The advantages of duloxetine, Dr. Rosenfeld said, are that it is well tolerated and efficacious; disadvantages are that it takes a few weeks to work, with side effects including nausea, constipation, diarrhea, dry mouth, fatigue, somnolence, and dizziness. Pregabalin also improves sleep; side effects of pregabalin include edema, dizziness, sleepiness, confusion, blurred vision, and weight gain.

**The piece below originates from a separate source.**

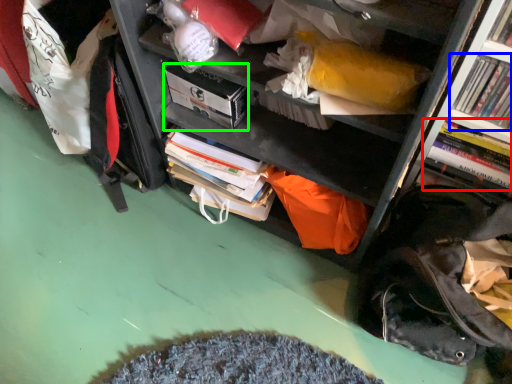 Question: Considering the real-world distances, which object is closest to book (highlighted by a red box)? book (highlighted by a blue box) or paperback book (highlighted by a green box).

Choices:
 (A) book
 (B) paperback book

Answer: (A)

Approximately 15% of the general population experiences chronic pain, Dr. Rosenfeld said, increasing to greater than 50% in older adults. In patients with chronic pain, more than 50% complain of poor or “unrefreshing” sleep.

Many pain medications can fragment sleep. For example, adverse effects of sodium oxybate, used for the treatment of narcolepsy to reduce excessive daytime sleepiness, include slower breathing, confusion, depression, edema, dizziness, vomiting, bedwetting, and sleepwalking.

The primary causes of sleep loss due to pain include back pain, headache, facial pain (eg, temporomandibular joint disorders), musculoskeletal pain, fibromyalgia, and premenstrual dysphoric disorder. Clinicians should investigate whether patients have a sleep disorder or mattress/pillow issues; their sleep environment and sleep hygiene should also be assessed. Circadian issues, such as shift work as well as medications, inadequate sleep, and exercise may also all play a role.

Dr. Rosenfeld said both deep sleep and REM appear to be helpful to “reset” pain thresholds. The mechanism of the interaction between pain and sleep is not clear but may involve 5-HT, norepinephrine, and substance P regulation. Many pain and sleep medicines can interfere with normal sleep architecture, he concluded.